Das hieß, wenn Dalkeith sein Handwerk verstand — aber das tat er.
Am Horizont sah er die hellglänzenden Segel der Heran und wußte, daß Farr ihn schon erwartete. Und wenn es auch nur zur Unterbrechung der Monotonie und sonst nichts diente.
Innerhalb der nächsten Stunde hatte sich das fremde Schiff zu erkennen gegeben. Es war die Lucifer. Die großen Schonersegel wie Flügel ausgebreitet, lief sie vor dem Wind, Gischt sprühte wie flüssiges Silber über ihren Klüverbaum.
Fowler hing mit einem Fernrohr in den Leewanten, sein kleines, schweinchenhaftes Gesicht glänzte vor Hitze.
«Von Lucifer: Habe Depeschen an Bord.«Er schaute auf das Achterdeck hinunter, als sei er stolz auf seine Enthüllung.
«Beidrehen, Mr. Tyrell.»
Bolitho beobachtete die Geschäftigkeit an Bord der Lucifer, als sie die Segel reffte, ehe sie in Lee der Sparrow beidrehte. Ein feines kleines Schiff. Er überlegte, ob sich sein Leben im selben Ausmaß geändert hätte, wenn er sie statt der Sparrow befehligte.
Er sah die Hast, mit der das Beiboot des Schoners über Bord gefiert wurde. Etwas in seinem Unterbewußtsein warnte ihn, und er sagte:»Signalisieren Sie an Heran: Bitten Kapitän an Bord.»
«Aye, Aye, Sir!«Fowler schnippte mit den Fingern und hörte nicht damit auf, bis die Flaggen an der Rahe der Sparrow geheißt waren.

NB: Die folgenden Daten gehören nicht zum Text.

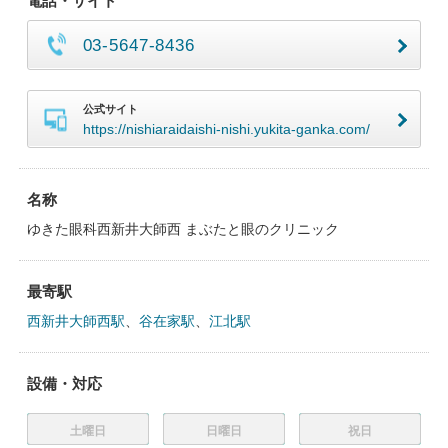
電話・サイト
03-5647-8436
公式サイト
https://nishiaraidaishi-nishi.yukita-ganka.com/
名称
ゆきた眼科西新井大師西 まぶたと眼のクリニック
最寄駅
西新井大師西駅
、
谷在家駅
、
江北駅
設備・対応
土曜日
日曜日
祝日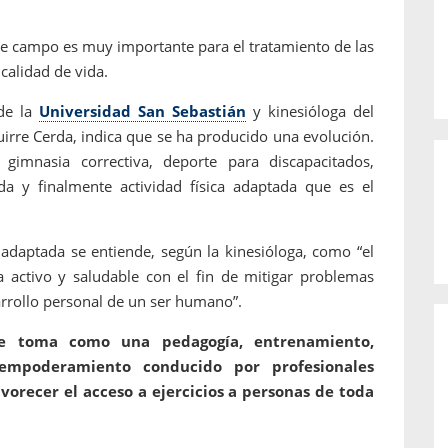
ste campo es muy importante para el tratamiento de las
calidad de vida.
 de la
Universidad San Sebastián
y kinesióloga del
uirre Cerda, indica que se ha producido una evolución.
gimnasia correctiva, deporte para discapacitados,
da y finalmente actividad física adaptada que es el
a adaptada se entiende, según la kinesióloga, como “el
a activo y saludable con el fin de mitigar problemas
rrollo personal de un ser humano”.
se toma como una pedagogía, entrenamiento,
 empoderamiento conducido por profesionales
avorecer el acceso a ejercicios a personas de toda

Farrs Gig machte bereits Minuten nach dem Beiboot der Lucifer am Fallreep fest.
Odell war persönlich an Bord gekommen, und als er seinen Hut gegen das Achterdeck lüftete und einen scharfen Blick auf Bolithos bloßen Oberkörper warf, kletterte Farr neben ihm herauf und fragte heiter:»Bei Gott, was führt Sie hierher? Haben Sie sich in Antigua nach uns gesehnt?»
Odell trat einige Schritte vor und blickte sie dann an.»Die Franzosen sind ausgelaufen, Sir.»
Einen Augenblick lang sprach niemand. Bolitho nahm die Worte in sich auf, war sich aber auch der Umstehenden bewußt: Stockdale am Niedergang, der sich leicht vorbeugte, als ob er dann besser hören könnte. Buckle und Tyrell, deren Gesichter Erstaunen und mehr zeigten. Vielleicht Erleichterung, daß das Rätselraten zu Ende war.
«Kommen Sie mit nach unten.»
Bolitho führte sie in seine Kajüte, die Hitze und die Eintönigkeit der Patrouille waren vergessen.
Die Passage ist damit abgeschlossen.